Chi è il nemico?

Testo di Gigi Anataloni, direttore MC


Oggigiorno è facile imbattersi in qualcuno convinto che «l’Islam vuole distruggere il Cristianesimo e quindi bisogna tenere lontani i migranti che ne sono la testa di ponte». Espressioni come questa, scritte in modo meno educato, ricorrono con frequenza impressionante nei commenti sui social o nelle interviste Tv. Apparentemente sembrano dichiarare una seria preoccupazione per il futuro della nostra religione, in realtà rivelano un atteggiamento in aperto contrasto con la nostra fede.

Non voglio sottovalutare il pericolo e l’aggressività di un Islam radicale e fondamentalista, come quello promosso e finanziato da diversi paesi del Golfo, i quali continuano a essere sostenuti dall’attuale governo americano che pure ha tra i suoi sponsor le ali più integraliste e tradizionaliste del cristianesimo cattolico ed evangelico. Questo tipo di Islam, di cui l’Isis, Al Qaeda e altre organizzazioni fondamentaliste sono espressione, sta portando terrore e lutti in molte parti del globo, e non sono solo i cristiani a soffrirne, ma anche i musulmani stessi, oltre ai fedeli di altre religioni.

Sono anche ben cosciente che l’Islam si ritiene l’unica religione vera, ma condivide questa certezza con Ebraismo e Cristianesimo, che – pur in modi diversi – considerano Abramo come loro padre nella fede. Questa convinzione è stata abbondantemente usata nella storia come una liberatoria anche dai cristiani per giustificare guerre di religione e conquiste.

Tornando alla nostra Italia: secondo le statistiche dell’Istat, elaborate dall’Ismu, nel 2018 quasi il 58% degli oltre 5 milioni di immigrati in Italia sono cristiani e poco più del 28% sono musulmani.

Ovviamente non dobbiamo chiudere gli occhi di fronte al pericolo costituito dal fondamentalismo o dal terrorismo islamico (o di altre religioni e sette). Però dire che l’Islam vuole distruggerci come cristiani – e che quindi occorre difenderci con tutti i mezzi dai suoi fedeli invasori – rischia di essere non solo una fake news ma soprattutto un alibi alla crisi di fede in Europa e una scelta, quella dell’odio del nemico, che Gesù ha decisamente condannato sia col suo esempio personale che con le sue parole.

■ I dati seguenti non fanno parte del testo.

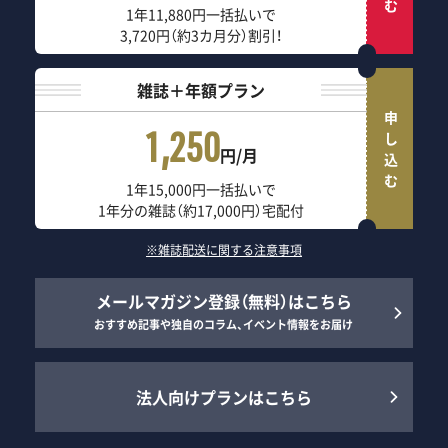
1年11,880円一括払いで
3,720円（約3カ月分）割引！
雑誌＋年額プラン
申し込む
1,250
円/月
1年15,000円一括払いで
1年分の雑誌（約17,000円）宅配付
※雑誌配送に関する注意事項
メールマガジン登録（無料）はこちら
おすすめ記事や独自のコラム、イベント情報をお届け
法人向けプランはこちら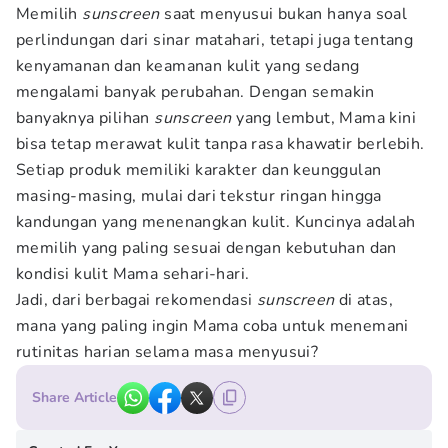
Memilih
sunscreen
saat menyusui bukan hanya soal
perlindungan dari sinar matahari, tetapi juga tentang
kenyamanan dan keamanan kulit yang sedang
mengalami banyak perubahan. Dengan semakin
banyaknya pilihan
sunscreen
yang lembut, Mama kini
bisa tetap merawat kulit tanpa rasa khawatir berlebih.
Setiap produk memiliki karakter dan keunggulan
masing-masing, mulai dari tekstur ringan hingga
kandungan yang menenangkan kulit. Kuncinya adalah
memilih yang paling sesuai dengan kebutuhan dan
kondisi kulit Mama sehari-hari.
Jadi, dari berbagai rekomendasi
sunscreen
di atas,
mana yang paling ingin Mama coba untuk menemani
rutinitas harian selama masa menyusui?
Share Article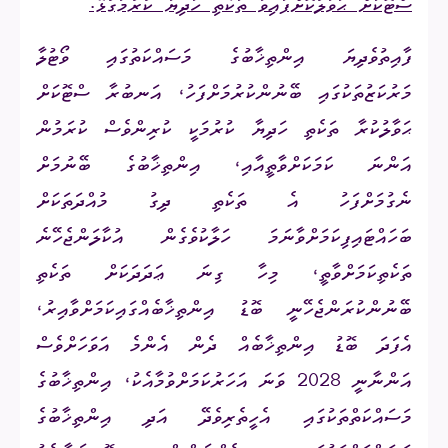
ސްޓޮކަށް ޙަވާލުކޮށްފައިވާ ތަކެތި ހަދިޔާ ކުރުމާގުޅޭ.
ފާއިތުވެދިޔަ އިންތިޚާބުގެ މަސައްކަތުގައި ވޯޓުލާ
މަރުކަޒުތަކުގައި ބޭނުންކުރުމަށްފަހު، އަނބުރާ ސްޓޮކަށް
ޙަވާލުކުރާ ތަކެތި ހަދިޔާ ކުރުމަކީ ކުރިންވެސް ކުރަމުން
އަންނަ ކަމަކަށްވާތީއާއި، އިންތިޚާބުގެ ބޭނުމަށް
ނެގުމަށްފަހު އެ ތަކެތި ދިގު މުއްދަތަކަށް
ބަހައްޓައިފިކަމަށްވާނަމަ ހަލާކުވެގެން އުކާލަންޖެހޭނެ
ތަކެތިކަމަށްވާތީ، މިހާ ގިނަ ޢަދަދަކަށް ތަކެތި
ބޭނުންކުރަންޖެހޭނީ ބޮޑު އިންތިޚާބެއްގައިކަމަށްވާއިރު،
އެފަދަ ބޮޑު އިންތިޚާބެއް ދެން އެންމެ އަވަހަށްވެސް
އަންނާނީ 2028 ވަނަ އަހަރުކަމަށްވުމާއެކު، އިންތިޚާބުގެ
މަސައްކަތްތަކުގައި އެހީތެރިވެދޭ އަދި އިންތިޚާބުގެ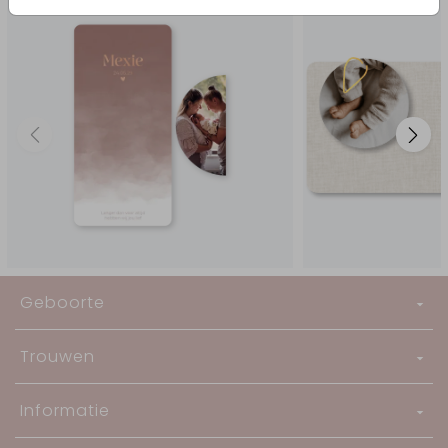
Geboorte
Trouwen
Informatie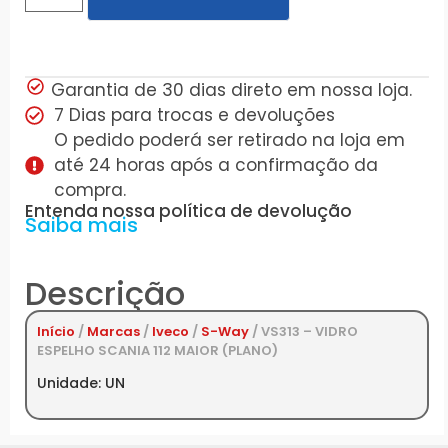
Garantia de 30 dias direto em nossa loja.
7 Dias para trocas e devoluções
O pedido poderá ser retirado na loja em
até 24 horas após a confirmação da
compra.
Entenda nossa política de devolução
Saiba mais
Descrição
Início
/
Marcas
/
Iveco
/
S-Way
/ VS313 – VIDRO
ESPELHO SCANIA 112 MAIOR (PLANO)
Unidade: UN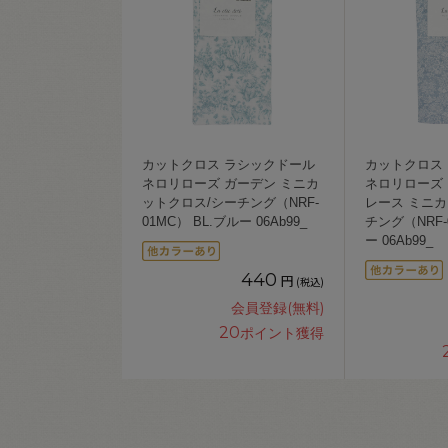
カットクロス ラシックドール
カットクロス
ネロリローズ ガーデン ミニカ
ネロリローズ
ットクロス/シーチング（NRF-
レース ミニカ
01MC） BL.ブルー 06Ab99_
チング（NRF-
ー 06Ab99_
440
円
(税込)
会員登録(無料)
20
ポイント獲得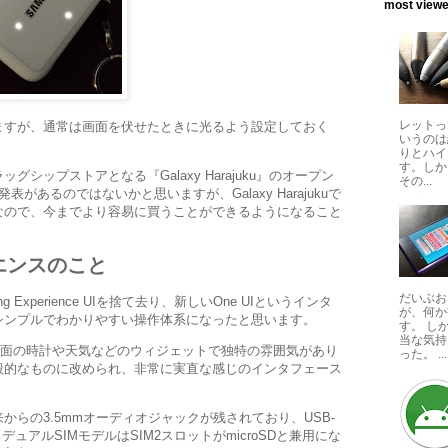
most viewed
レットっ
ますが、通常は画面を伏せたときに光るよう設定しておく
いうのは
りとハイ
す。しか
シップストアとなる『Galaxy Harajuku』のオープン
その...
発表があるのではないかと思いますが、Galaxy Harajukuで
なので、今までより容易に買うことができるようになること
エンスのこと
だいぶお
ng Experience UIを捨て去り、新しいOne UIというインタ
が、何か
シンプルでわかりやすい操作体系になったと思います。
す。 し
当な気持
ック画面の時計や天気などのウィジェットで独特の雰囲気があり
った。 ...
般的なものに改められ、非常に実直な感じのインタフェース
からの3.5mmオーディオジャックが残されており、USB-
います。デュアルSIMモデルはSIM2スロットがmicroSDと兼用にな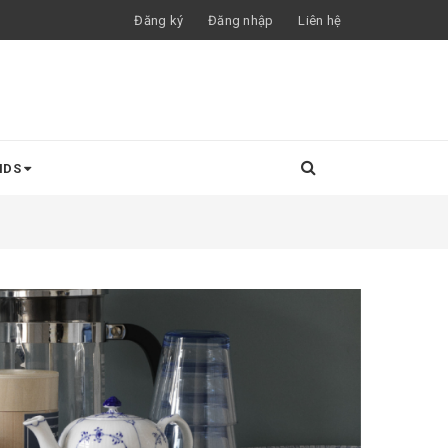
Đăng ký
Đăng nhập
Liên hệ
NDS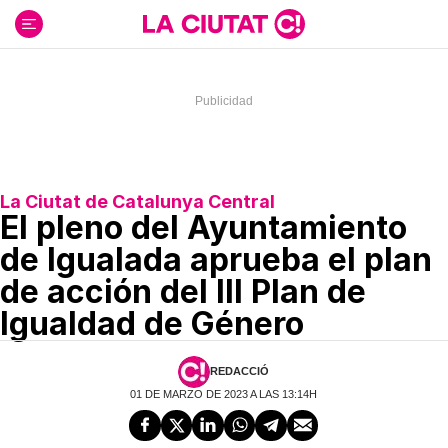
Ir
al
contenido
La Ciutat de Catalunya Central
El pleno del Ayuntamiento
de Igualada aprueba el plan
de acción del III Plan de
Igualdad de Género
REDACCIÓ
01 DE MARZO DE 2023 A LAS 13:14H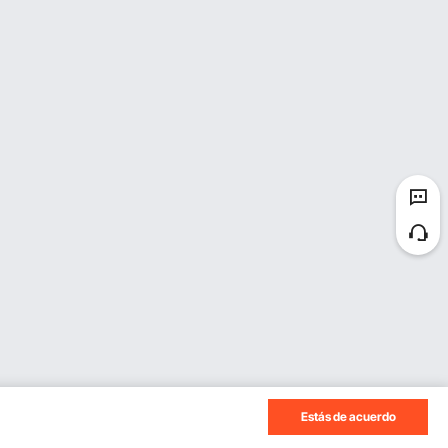
Estás de acuerdo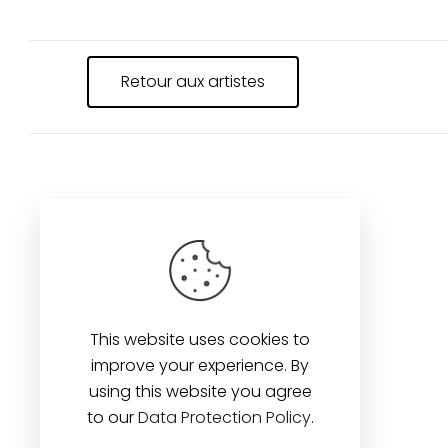
Retour aux artistes
Contact us
Dolcezza Inc.
This website uses cookies to
225, Chabanel Ouest,
improve your experience. By
Suite 805 Montréal,
using this website you agree
QC, Canada H2N 2C9
to our
Data Protection Policy
.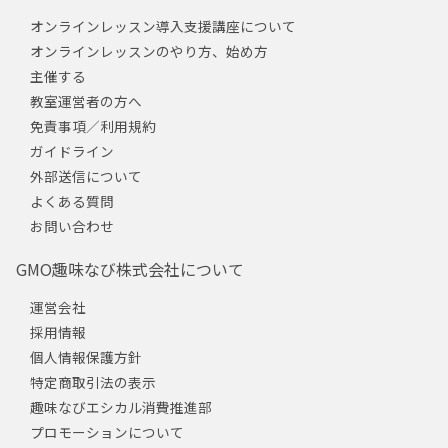
オンラインレッスン導入支援講座について
オンラインレッスンのやり方、始め方
主催する
教室運営者の方へ
免責事項／利用規約
ガイドライン
外部送信について
よくある質問
お問い合わせ
GMO趣味なび株式会社について
運営会社
採用情報
個人情報保護方針
特定商取引法の表示
趣味なびエシカル消費推進部
プロモーションについて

In realtà i primi nemici del Cristianesimo siamo proprio noi cristiani. Guardiamoci con oggettività. Analizziamo le nostre scelte quotidiane di vita, le priorità che abbiamo, l’uso del nostro tempo, l’immagine ideale che abbiamo di noi stessi, i sogni che trasmettiamo ai nostri figli. Forse, pur chiamandoci cristiani, in realtà siamo diventati degli idolatri e seguiamo molti dei. Al primo posto c’è il dio denaro e poi i suoi molti accoliti come il benessere, il successo, l’affermazione personale, il prestigio, il potere, il desiderio di eterna giovinezza, l’avere tutto senza fatica. Così la domenica non è più il giorno del Signore ma il weekend, al centro dei nostri interessi non c’è più la persona ma il profitto, la comunità è resa vana da indifferenza e individualismo, il lavoro diventa sfruttamento, il divertimento sostituisce allegria e felicità, il bullismo corrompe le relazioni di amicizia… In casa non si prega più insieme, ma neanche si mangia insieme e ci si parla poco: dominano la Tv sempre accesa, il computer e il cellulare. Chi ti considera se dici che vai a messa, che preghi, che fai servizio nella comunità, aiuti i poveri, hai cura dell’ambiente? Un’ora di messa la domenica è lunga e pizzosa, ma fare la coda per ore in autostrada per andare al mare e ai monti o davanti a un certo negozio per avere l’ultimo gadget tecnologico non fa problema. Fare allenamenti estenuanti per imparare uno sport o altre attività è un impegno necessario se si vuole essere qualcuno, stare bene o essere accettati, andare al catechismo con fedeltà e partecipazione per diventare una persona migliore è un peso. Poveretto poi uno che pensasse di diventare sacerdote o suora o missionario: deve rinunciare a tutto.

È fin troppo facile fare la lista degli atteggiamenti idolatrici che mettono in evidenza come siamo proprio noi i primi nemici della nostra stessa fede. Piangerci addosso non serve, neppure alimentare le paure. La strada è quella della conversione per dare una bella scossa alla nostra fede, per amare davvero il Dio Misericordioso e gli altri (tutti gli altri) e per porre la nostra speranza in ciò che
ci costruisce come uomini a immagine di Gesù.